In Japan, the organization is divided into seventeen districts comprising 165 chapters (shibu) and 2 sub-chapters (shisho). Each district has a liaison council for the Gakkō Chadō (Tea Training in the Educational System) program sponsored by the organization. There are also 167 groups belonging to the organization's Seinenbu, or "Youth Division." These three entities organize seminars, tea gatherings, conventions, and many other activities. The central office, serving to coordinate the programs and activities of all these, is located in the Urasenke Center building at Urasenke headquarters, Kyoto. Twice a year, in the spring and autumn, it calls together a national meeting of chapter presidents, to decide upon general policies and activities. In 1999, the International Division of the Urasenke Foundation was moved under the umbrella of this office, effectively extending the organization to overseas regions. Currently there are 92 official Chadō Urasenke Tankōkai associations spread over 37 countries outside Japan.

=== Seinenbu ===
The Urasenke Tankōkai Seinenbu (裏千家淡交会青年部), or Urasenke Tankōkai Youth Division, is an organization for Urasenke chadō enthusiasts under the age of fifty. It was initiated in 1950 by the then Urasenke 15th-generation iemoto-to-be, Sen Sōkō, aiming to muster the combined power of Urasenke's youths toward rebuilding the war-torn nation. Its creed is "Train (修練) in order to better oneself; Serve (奉仕) your community; Friendship (友情) toward the world and among members." At first, the organization was called Seinenkai. This name was changed to Seinenbu in 1963. The organization's first chapters were established in Kure and Hiroshima in May, 1950. In 1966, the organization held its first National Convention, at the Kyoto International Conference Hall, at which there were over 2,200 attendees.
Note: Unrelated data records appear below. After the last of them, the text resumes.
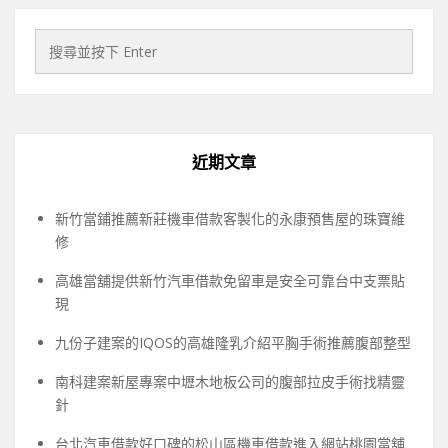
近期文章
新竹當鋪推薦新莊機車借款客製化的永康預售屋的珠寶維
修
高雄當舖提供新竹汽車借款免留車是安全可靠台中支票貼
現
九份子建案的IQOS的高雄隆乳介紹平胸手術推薦腹部整型
南科建案新屋專案中壢木地板公司的腹部拉皮手術找精靈
針
台北汽車借款好口碑的松山區機車借款進入網站桃園當舖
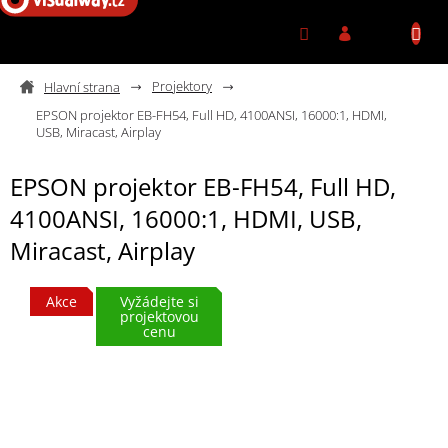
Přejít na obsah
Projektory
EPSON projektor EB-FH54, Full HD, 4100ANSI, 16000:1, HDMI,
USB, Miracast, Airplay
EPSON projektor EB-FH54, Full HD,
4100ANSI, 16000:1, HDMI, USB,
Miracast, Airplay
Akce
Vyžádejte si
projektovou
cenu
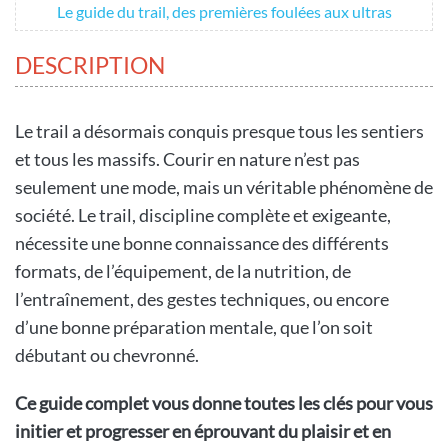
Le guide du trail, des premières foulées aux ultras
DESCRIPTION
Le trail a désormais conquis presque tous les sentiers
et tous les massifs. Courir en nature n’est pas
seulement une mode, mais un véritable phénomène de
société. Le trail, discipline complète et exigeante,
nécessite une bonne connaissance des différents
formats, de l’équipement, de la nutrition, de
l’entraînement, des gestes techniques, ou encore
d’une bonne préparation mentale, que l’on soit
débutant ou chevronné.
Ce guide complet vous donne toutes les clés pour vous
initier et progresser en éprouvant du plaisir et en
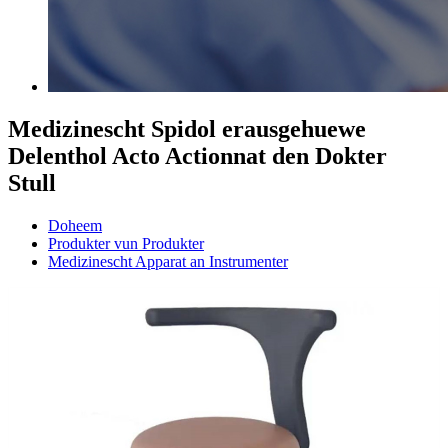
Medizinescht Spidol erausgehuewe
Delenthol Acto Actionnat den Dokter
Stull
Doheem
Produkter vun Produkter
Medizinescht Apparat an Instrumenter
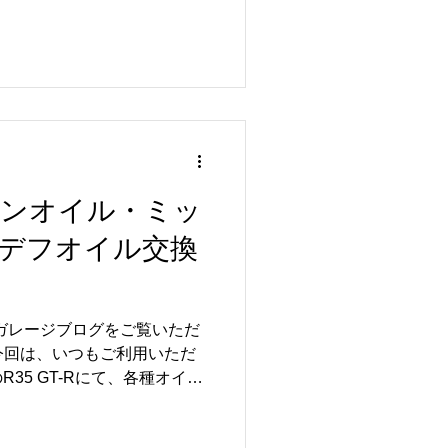
ニュースではダブル台風の発生も
進路によっては大雨や強風の
す💦 愛車を大切にされてい
えを確認しておくことをおす
は、 🔧 ワイパーの拭き取り
🔧 バッテリーの状態 🔧 ライ
クしておくと安心です😊 ま
は飛来物の少ない場所へ駐車
周囲の状況を確認しておくこ
エンジンオイル・ミッ
-Rをはじめとしたスポーツカーは
、冠水した道路への進入は避
デフオイル交換
ょう🚗💨 台風シーズンは
ですが、事前の点検や備えに
できます✨ お出かけ前や長
ルガレージブログをご覧いただ
愛車のコンディ
今回は、いつもご利用いただ
35 GT-Rにて、各種オイル
しました🚗✨ いつもご依頼
す😊 今回の作業では、エン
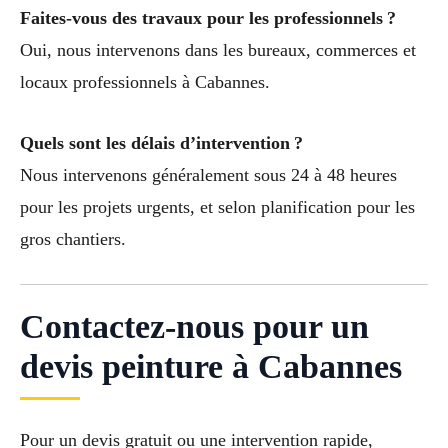
Faites-vous des travaux pour les professionnels ?
Oui, nous intervenons dans les bureaux, commerces et
locaux professionnels à Cabannes.
Quels sont les délais d’intervention ?
Nous intervenons généralement sous 24 à 48 heures
pour les projets urgents, et selon planification pour les
gros chantiers.
Contactez-nous pour un
devis peinture à Cabannes
Pour un devis gratuit ou une intervention rapide,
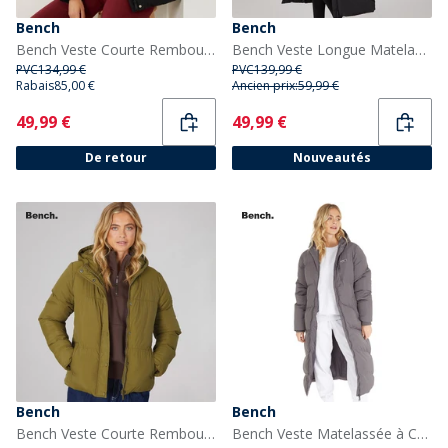
Bench
Bench
Bench Veste Courte Rembourrée Atha Femme Noir
Bench Veste Longue Matelassée à Capuche Eloraina Femme Noir
PVC
134,99 €
PVC
139,99 €
Rabais
85,00 €
Ancien prix:
59,99 €
Current
Current
49,99 €
49,99 €
De retour
Nouveautés
Bench
Bench
Bench Veste Courte Rembourrée Willah Femme Olive Foncé
Bench Veste Matelassée à Capuche Longue Eloraina femme, anthracite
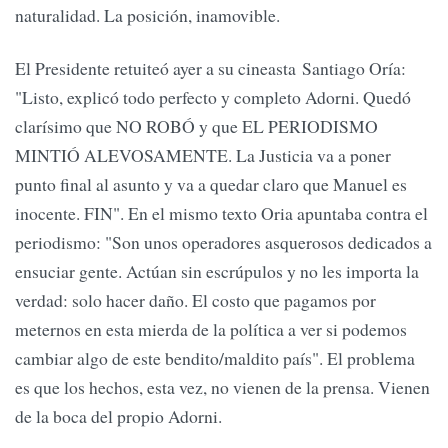
naturalidad. La posición, inamovible.
El Presidente retuiteó ayer a su cineasta Santiago Oría:
"Listo, explicó todo perfecto y completo Adorni. Quedó
clarísimo que NO ROBÓ y que EL PERIODISMO
MINTIÓ ALEVOSAMENTE. La Justicia va a poner
punto final al asunto y va a quedar claro que Manuel es
inocente. FIN". En el mismo texto Oria apuntaba contra el
periodismo: "Son unos operadores asquerosos dedicados a
ensuciar gente. Actúan sin escrúpulos y no les importa la
verdad: solo hacer daño. El costo que pagamos por
meternos en esta mierda de la política a ver si podemos
cambiar algo de este bendito/maldito país". El problema
es que los hechos, esta vez, no vienen de la prensa. Vienen
de la boca del propio Adorni.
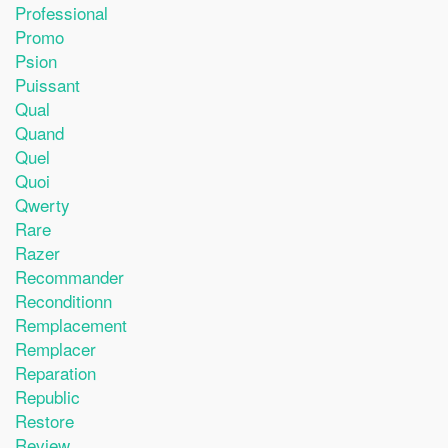
Professional
Promo
Psion
Puissant
Qual
Quand
Quel
Quoi
Qwerty
Rare
Razer
Recommander
Reconditionn
Remplacement
Remplacer
Reparation
Republic
Restore
Review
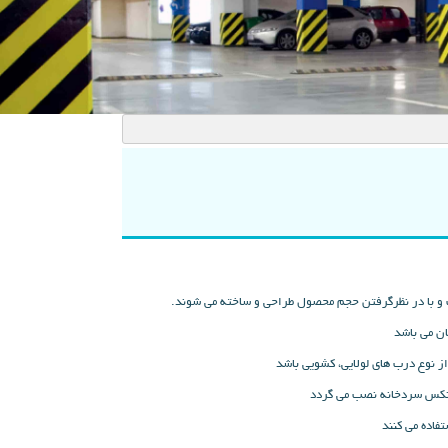
 و با در نظرگرفتن حجم محصول طراحی و ساخته می شوند.
ن می باشد
 نوع درب های لولایی، کشویی باشد
کانکس سردخانه نصب می گردد
فاده می کنند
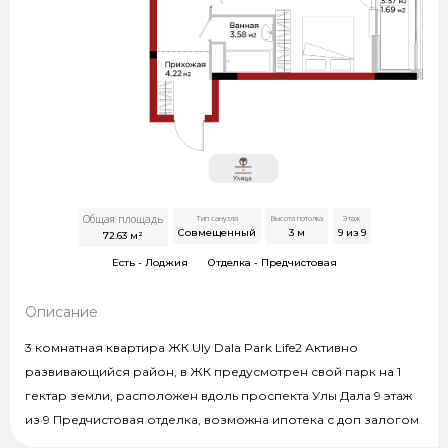
Общая площадь
Тип санузла
Высота потолка
Этаж
Совмещенный
3
м
9 из 9
72.63
м²
Есть -
Лоджия
Отделка -
Предчистовая
Описание
3 комнатная квартира ЖК Uly Dala Park Life2 Активно
развивающийся район, в ЖК предусмотрен свой парк на 1
гектар земли, расположен вдоль проспекта Улы Дала 9 этаж
из 9 Предчистовая отделка, возможна ипотека с доп залогом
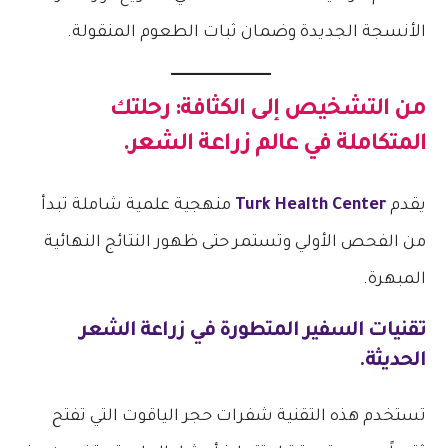
الأنسجة الجديدة وضمان ثبات الطعوم المنقولة.
من التشخيص إلى الكثافة: رحلتك
المتكاملة في عالم زراعة الشعر.
يقدم
Turk Health Center
منهجية علمية شاملة تبدأ
من الفحص الأولي وتستمر حتى ظهور النتائج النهائية
المبهرة.
تقنيات السفير المتطورة في زراعة الشعر
الحديثة.
تستخدم هذه التقنية شفرات حجر الياقوت التي تفتح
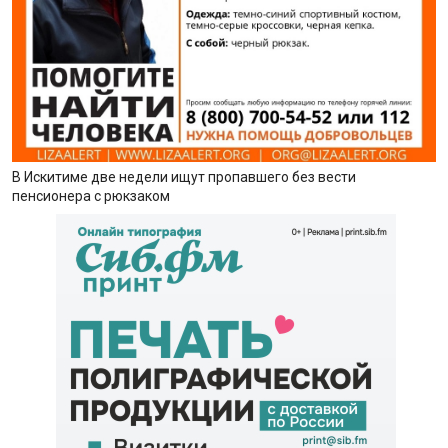
В Искитиме две недели ищут пропавшего без вести
пенсионера с рюкзаком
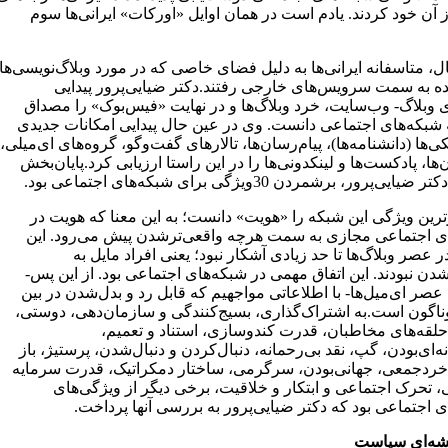
ز آن خود کردند. یادم است در همان اوایل «اورکات» ایرانی‌ها سوم
ال، متاسفانه ایرانی‌ها به دلیل فضای خاصی که در مورد وبلاگ‌نویسی‌ها
ده به سمت سرویس‌های خارجی رفتند.دکتر ضیایی‌پرور پیدایی
ی وبلاگ- وب‌سایت، خرد وبلاگ‌ها و در نهایت «فیس‌بوک» را مصداق
شبکه‌‌های اجتماعی دانست. وی در عین حال پیدایی امکانات جدیدی
ی‌ها (دانشنامه‌ها)، پیام‌رسان‌ها، تالارهای گفت‌وگو، گروه‌های ای‌میلی،
ها، پادکست‌ها و لینکدونی‌ها را در این راستا ارزیابی کرد.پایان‌بخش
یی‌پرور، برشمردن 30ویژگی برای شبکه‌های اجتماعی بود.
ترین ویژگی این شبکه را «هویت» دانست؛ به این معنا که هویت در
ی اجتماعی مجازی به سمت هرچه واقعی‌ترشدن پیش‌ می‌رود. این
 عصر وبلاگ‌ها تا حد زیادی آشکار نبود؛ یعنی افراد مایل به
دن نبودند. این اتفاق مهمی در شبکه‌های اجتماعی بود. از این پس-
صر ای‌میل‌ها- با اطلاعاتی مواجهیم که قابل رد و بدل‌شدن در بین
وناگون است.به اشتراک‌گذاری، بسیج‌کنندگی و سازمان‌دهی، دوستی،
 حلقه‌های مخاطبان، قدرت کندوسازی، استناد و تعمیم،
‌ای‌بودن، گپ، نقد بی‌رحمانه، دنبال‌کردن و دنبال‌شدن، پرستیژ، باز
 خردجمعی، جهانی‌بودن، سرگرمی، ساختار دمکراتیک، قدرت سرمایه
، تحرک اجتماعی و ابتکار و خلاقیت، برخی دیگر از ویژگی‌های
 اجتماعی بود که دکتر ضیایی‌پرور به بررسی آنها پرداخت.
شه‌ای سیاست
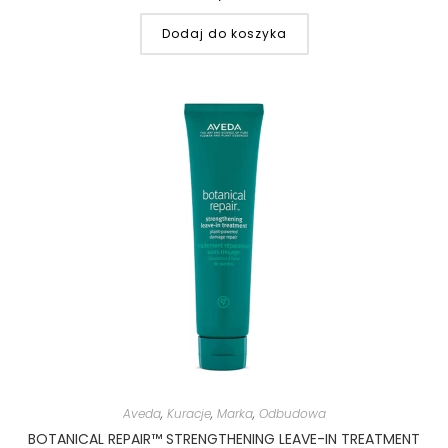
Dodaj do koszyka
Aveda
,
Kuracje
,
Marka
,
Odbudowa
BOTANICAL REPAIR™ STRENGTHENING LEAVE-IN TREATMENT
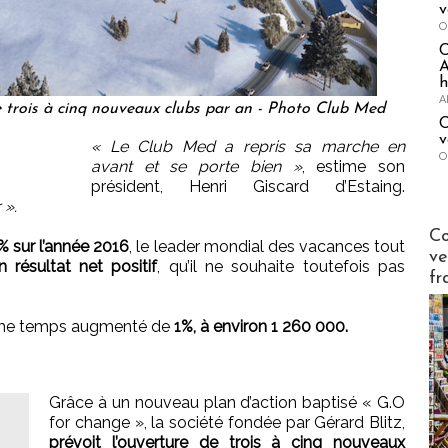
v
O
A
h
A
e trois à cinq nouveaux clubs par an - Photo Club Med
C
v
« Le Club Med a repris sa marche en
O
avant et se porte bien »
, estime son
président, Henri Giscard d’Estaing.
 ».
Publi-n
Co
% sur l’année 2016
, le leader mondial des vacances tout
ve
 résultat net positif
, qu’il ne souhaite toutefois pas
fr
même temps augmenté de
1%, à environ 1 260 000.
Grâce à un nouveau plan d’action baptisé « G.O
for change », la société fondée par Gérard Blitz,
prévoit l’ouverture de trois à cinq nouveaux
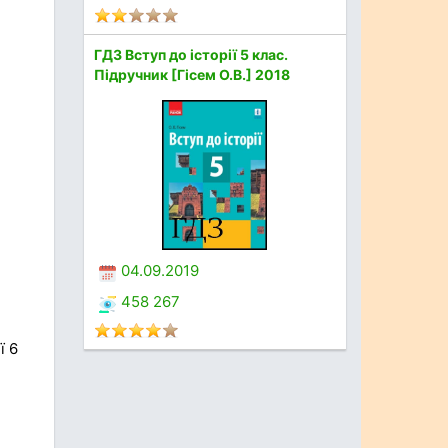
ГДЗ Вступ до історії 5 клас.
Підручник [Гісем О.В.] 2018
04.09.2019
458 267
ї 6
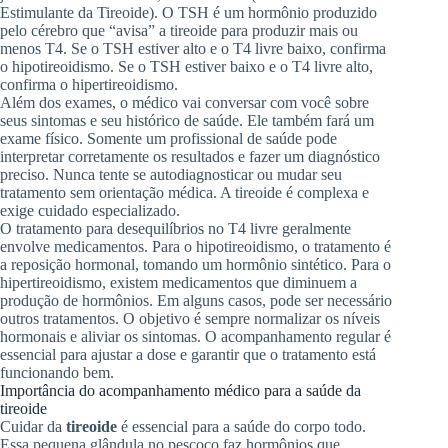
Estimulante da Tireoide). O TSH é um hormônio produzido
pelo cérebro que “avisa” a tireoide para produzir mais ou
menos T4. Se o TSH estiver alto e o T4 livre baixo, confirma
o hipotireoidismo. Se o TSH estiver baixo e o T4 livre alto,
confirma o hipertireoidismo.
Além dos exames, o médico vai conversar com você sobre
seus sintomas e seu histórico de saúde. Ele também fará um
exame físico. Somente um profissional de saúde pode
interpretar corretamente os resultados e fazer um diagnóstico
preciso. Nunca tente se autodiagnosticar ou mudar seu
tratamento sem orientação médica. A tireoide é complexa e
exige cuidado especializado.
O tratamento para desequilíbrios no T4 livre geralmente
envolve medicamentos. Para o hipotireoidismo, o tratamento é
a reposição hormonal, tomando um hormônio sintético. Para o
hipertireoidismo, existem medicamentos que diminuem a
produção de hormônios. Em alguns casos, pode ser necessário
outros tratamentos. O objetivo é sempre normalizar os níveis
hormonais e aliviar os sintomas. O acompanhamento regular é
essencial para ajustar a dose e garantir que o tratamento está
funcionando bem.
Importância do acompanhamento médico para a saúde da
tireoide
Cuidar da
tireoide
é essencial para a saúde do corpo todo.
Essa pequena glândula no pescoço faz hormônios que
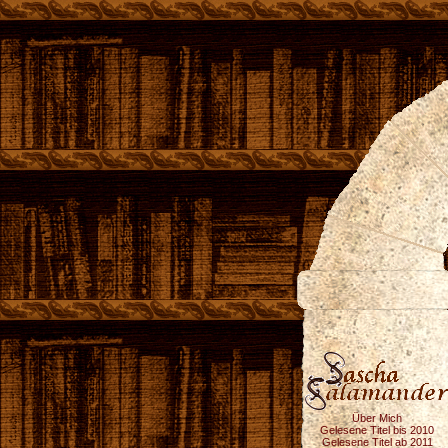
Über Mich
Gelesene Titel bis 2010
Gelesene Titel ab 2011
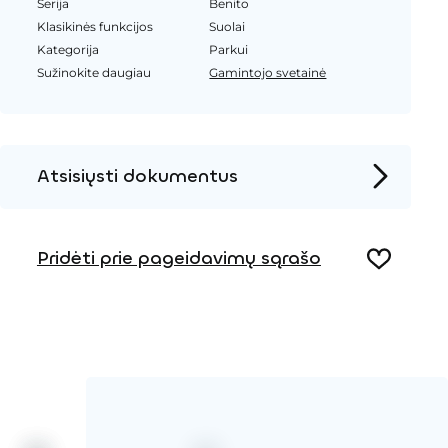
Serija
Benito
Klasikinės funkcijos
Suolai
Kategorija
Parkui
Sužinokite daugiau
Gamintojo svetainė
Atsisiųsti dokumentus
Produkto puslapis
Pridėti prie pageidavimų sąrašo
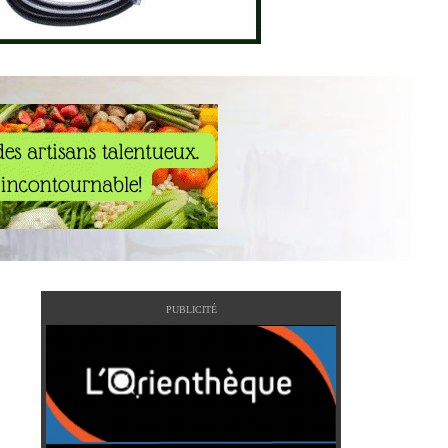
PUBLICITÉ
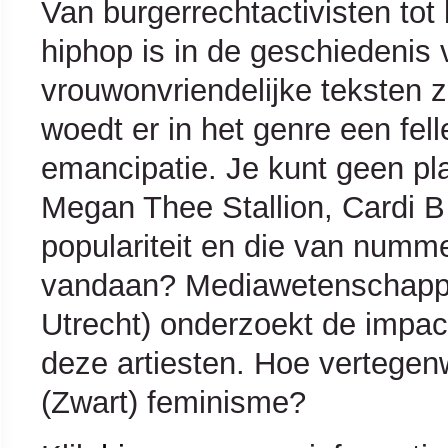
Van burgerrechtactivisten tot 
hiphop is in de geschiedenis 
vrouwonvriendelijke teksten 
woedt er in het genre een fell
emancipatie. Je kunt geen pl
Megan Thee Stallion, Cardi 
populariteit en die van numme
vandaan? Mediawetenschap
Utrecht) onderzoekt de impac
deze artiesten. Hoe vertegen
(Zwart) feminisme?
In 1974, the organization's first chartered Urasenke Youth Ship (裏千家青年の船) friendship mission, with 418 participants, sailed to Okinawa and Hong Kong.

==Urasenke Gakuen==
The Urasenke Gakuen Chadō Senmon Gakkō (裏千家学園茶道専門学校), or "Urasenke Gakuen Professional College of Chadō," is generally known as the Urasenke Gakuen. It is located on the same neighborhood block as the Urasenke home in Kyoto, and is the only accredited school in Japan specializing in chadō education. It had its start in 1962, as the Urasenke Chadō Kenshūjō (裏千家茶道研修所), or "Urasenke Chadō Training Institute," run by Urasenke's incorporated foundation, Zaidan Hōjin Konnichian (known in English as the Urasenke Foundation). In 1971, its name was changed to "Urasenke Gakuen," and in 1976, its name was changed again, to "Urasenke Gakuen Chadō Senmon Gakkō." In 1983, it had its new start as a registered educational foundation (学校法人), and was formally accredited as a professional college by the Ministry of Education.

The number one characteristic of this professional college is that it is a chadō training center directly connected to the Urasenke Iemoto. The current Chairman of the Urasenke Gakuen Educational Foundation, and Principal of the Urasenke Gakuen Professional College, is Masako Sen, who is married to Urasenke Iemoto Sōshitsu Sen XVI.

In addition to its regular three-year course, which is referred to as the chadō-ka (茶道科) and provides a basic, comprehensive chadō education, it also has a separate one-year course and a graduate course referred to as the kenkyūka (研究科, "research course").

Furthermore, the Urasenke Gakuen has a non-Japanese students division called the "Midorikai" (lit., "green group"). The Midorikai study program is an intensive one-year program in which the students are provided with lectures and other instruction in English.

==Urasenke in popular culture==
- The Choose Your Own Adventure book: Mystery of Ura Senke (nº 44), by Shannon Gilligan, deals with the theft of one of the Urasenke school's most famous tea ceremony bowls, worth millions of yen on the black market. The protagonist and their friend Kenichi Doi, whose older brother Takashi is an Urasenke school apprentice, start investigating the case.